String literals come from a special data section containing WTF-8-encoded bytes. However, from https://simonsapin.github.io/wtf-8/#intended-audience: "WTF-8 must not be used [...] for transmission over the Internet." (Tx @jakobkummerow for noticing).

So this issue is an open question whether it is OK to embed WTF-8 string literals in WebAssembly modules, or whether somehow having WTF-8 byte sequences in WebAssembly modules poses some larger problem for the ecosystem.

jakobkummerow commented 2 years ago

Suggestion: let's require valid UTF-8 for now; and consider relaxing if a need for that turns up.

Reasoning: For backwards compatibility, it's always easier to be strict at first and relax rules later, than be permissive at first and try to introduce stricter requirements after an ecosystem has been established that might rely on the earlier flexibility.

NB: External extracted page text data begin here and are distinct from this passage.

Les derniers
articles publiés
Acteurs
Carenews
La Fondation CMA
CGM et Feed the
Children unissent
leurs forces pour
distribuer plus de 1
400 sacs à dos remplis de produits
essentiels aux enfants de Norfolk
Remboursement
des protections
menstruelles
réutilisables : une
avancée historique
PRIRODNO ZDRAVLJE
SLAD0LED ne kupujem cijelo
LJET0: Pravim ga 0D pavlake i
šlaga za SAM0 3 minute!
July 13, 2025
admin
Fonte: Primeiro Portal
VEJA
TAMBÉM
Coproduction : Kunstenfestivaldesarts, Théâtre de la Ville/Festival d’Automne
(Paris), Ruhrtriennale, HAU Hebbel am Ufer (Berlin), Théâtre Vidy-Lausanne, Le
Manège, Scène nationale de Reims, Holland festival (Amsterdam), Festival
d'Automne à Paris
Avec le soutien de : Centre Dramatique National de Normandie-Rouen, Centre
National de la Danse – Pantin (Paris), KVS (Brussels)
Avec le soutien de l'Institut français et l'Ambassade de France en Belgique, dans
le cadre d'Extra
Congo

dcodeIO commented 2 years ago

Seems brittle if construction and runtime don't match up. For example, I wonder what tools like Wizer and Binaryen would do when they precompute string data and aren't able to write any possible value (back) to the section. These could check whether to fail and/or bail out, or otherwise would produce modules that behave differently after pre-initialization respectively optimization.

Horcrux7 commented 2 years ago

In Java I can declare string constants that are invalid UTF-8. If I compile such valid Java code I can't correct it. To solve this I have two options;

That I would prefer only WTF-8 in this literal section.

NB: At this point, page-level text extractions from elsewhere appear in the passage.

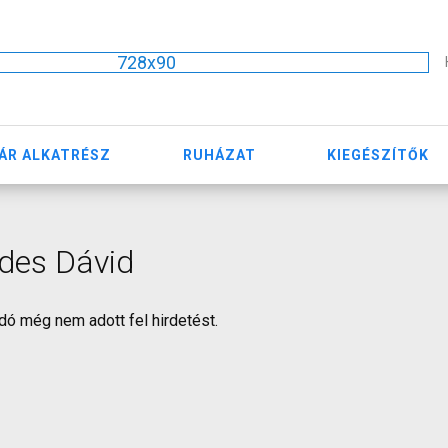
728x90
ÁR ALKATRÉSZ
RUHÁZAT
KIEGÉSZÍTŐK
des Dávid
dó még nem adott fel hirdetést.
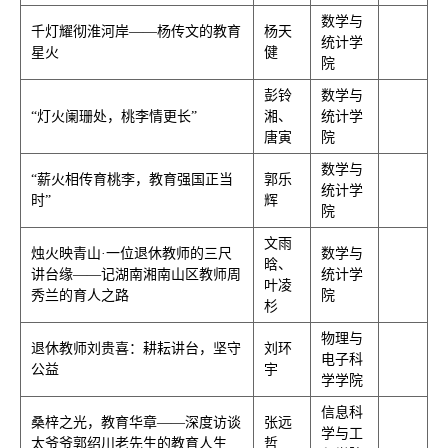
数学与
千灯耀彻淮河岸——杨传文的教育
杨天
统计学
星火
健
院
彭铃
数学与
“灯火阑珊处，桃李情更长”
湘、
统计学
唐寅
院
数学与
“薪火相传育桃李，教育强国正当
郭乐
统计学
时”
辉
院
文雨
烛火映青山·一位退休教师的三尺
数学与
晗、
讲台缘——记湖南湘南山区教师周
统计学
叶凌
秀兰的育人之路
院
杉
物理与
退休教师刘贵喜：耕耘讲台，坚守
刘环
电子科
公益
宇
学学院
信息科
桑梓之光，教育华章——深度访谈
张远
学与工
太爷爷郭绍川老先生的教育人生
哲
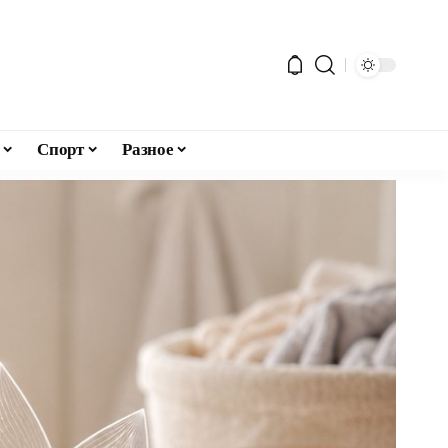
Спорт
Разное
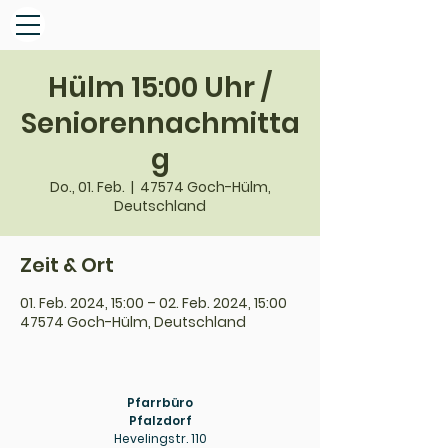
Hülm 15:00 Uhr /
Seniorennachmitta
g
Do., 01. Feb.
  |  
47574 Goch-Hülm,
Deutschland
Zeit & Ort
01. Feb. 2024, 15:00 – 02. Feb. 2024, 15:00
47574 Goch-Hülm, Deutschland
Pfarrbüro
Pfalzdorf
Hevelingstr. 110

wingo commented 2 years ago

Hello old issue :)

I think that WTF-8 in string literal sections makes sense and we should go for it. I don't know precisely how to square it with the MUST language from the WTF-8 spec, though.

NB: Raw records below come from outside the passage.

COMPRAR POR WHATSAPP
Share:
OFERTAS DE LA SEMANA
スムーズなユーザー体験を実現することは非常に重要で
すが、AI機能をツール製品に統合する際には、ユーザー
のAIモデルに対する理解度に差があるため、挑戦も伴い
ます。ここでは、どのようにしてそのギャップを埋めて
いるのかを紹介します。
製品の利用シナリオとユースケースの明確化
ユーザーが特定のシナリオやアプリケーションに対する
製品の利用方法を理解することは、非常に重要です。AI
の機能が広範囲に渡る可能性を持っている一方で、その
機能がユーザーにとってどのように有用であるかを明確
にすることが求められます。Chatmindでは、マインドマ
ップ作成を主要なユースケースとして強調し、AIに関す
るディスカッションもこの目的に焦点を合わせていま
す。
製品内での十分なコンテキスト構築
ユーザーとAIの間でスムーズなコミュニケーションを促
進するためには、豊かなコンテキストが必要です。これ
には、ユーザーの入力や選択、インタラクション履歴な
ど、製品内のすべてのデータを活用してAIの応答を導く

Note that there is perhaps via analogy with WTF-16 presence in JVM class files and similar compilation units. For example in the JVM, strings appear to be encoded using "UTF-8", which is not UTF-8 proper: https://docs.oracle.com/javase/specs/jvms/se17/html/jvms-4.html#jvms-4.4.7. Notably they encode non-BMP codepoints as two encoded surrogates! (There's also a hacky encoding of codepoint 0.)

I see these options for string literal encodings:

  1. Using UTF-8, but with escape sequences, like JS string syntax
  2. Using "UTF-8", but with nonstandard extensions, like the JVM
  3. Using UTF-8, and forbidding isolated surrogates in string literals
  4. Using WTF-16
  5. Relaxing the spec to just have some kind of passive data section not explicitly defined as WTF-8 but which is actually WTF-8
  6. Using WTF-8

I think WTF-8 is the best outcome here. Sure, it contradicts the MUST, but the other options are worse:

  1. embedded escapes would make string decoding more expensive for everyone
  2. this is the worst
  3. this is a strange discontinuity with the rest of stringrefs and makes it less useful as a compile target
  4. this is space-inefficient and just as non-standard
  5. this is squarely in "i respect the letter of the law but not the spirit" territory, and makes eager validation harder
  6. this is... not so bad, in the end?

Therefore I propose to close this ticket after a few days have passed, and leave things as they are.